Sorry. You're the one actively trying to convince us that what you say is true. In the world of debate, that puts the burden of proof on you to back up your words, not on me to verify them. Nice try, though.
But since this is not the world of debate, there really is no "burden of proof".
You are right that this forum really isn't the world of debate, so I may have used the word "debate" a bit too loosely. I disagree, however, with your thesis that the non-debate nature of this forum negates all "burden of proof". This is a place for the exchange and discussion of issues pertinent to our walks as Orthodox Christians; sometimes these discussions will even take on the form of a debate, which is not exactly a bad thing.
Within this place of exchange and discussion of issues, people quite often make assertions of fact with the hope of convincing us to embrace their points of view. That's what I see Azul
doing here. In such a case, if the other person wants to be convincing, he needs to be able to cite authorities outside of himself--yes, there's a "burden of proof" there. It's not enough to say, "I can't prove it, but I know it can be verified if you're willing to go to the work of testing it yourself." That to me is the definition of intellectual laziness. It's not my task to look for the evidence that verifies his position, nor is it my job to prove him wrong unless I choose to do so. To pass the buck to me is intellectual laziness, and I simply refuse to take on someone else's responsibility merely because the other person is too lazy to do it himself. If Azul
wants to convince us of the truth of his point of view, let him do the work of convincing us.

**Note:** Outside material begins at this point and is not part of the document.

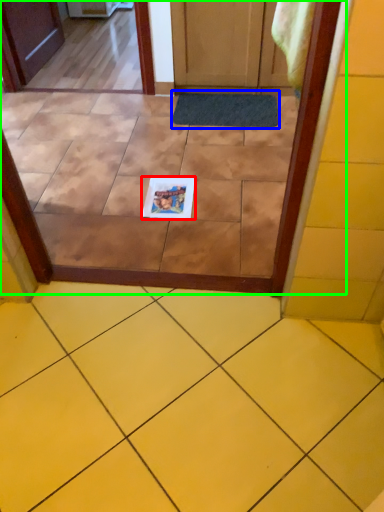 Question: Considering the real-world distances, which object is closest to copy (highlighted by a red box)? doormat (highlighted by a blue box) or glass door (highlighted by a green box).

Choices:
 (A) doormat
 (B) glass door

Answer: (B)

Some people, who are not intellectually lazy, are capable of formulating ideas on their own and are not simple parrots of what they have read in a book.
But this isn't about someone formulating his own ideas as opposed to merely parroting what he's read in a book. Even if one is formulating his own ideas, he's inevitably drawing information from outside himself, since the gathering of information is a necessary first step in the critical thinking process. So where is Azul
drawing the premises for his conclusion that the Old Calendar is more accurate than the New? I know he's not just pulling this out of thin air, since he himself admitted to reading the foundations of his belief somewhere. If he wants us to believe in what he's saying, he owes it to his case to share with us the sources of what he's using as raw material for his reasoning.
You tend to find these people a lot outside of academia.
I hope you're not saying that those inside the world of academia are incapable of doing anything more than parroting what they read in books. If anything, the first thing academics learn is how to use their minds so they can articulate their own conclusions from what they read. If anything, it is this "free-thinking" approach to posited "truths" that so often gets them in trouble with the proponents of "orthodoxy" such as you so often present yourself to be.
That is why in the real world, a good number of advancements are made by amateurs. They don't know the rules, so they are not bound by them. They just leave it to the scientists and academics to figure out how they did it. I would hope that the discussions on this forum were intended to enlighten, not simply to "win" an argument.
I'm here to be enlightened, not to win arguments. However, when someone says, "I know what I say is true, but I can't verify it," I don't find that very enlightening.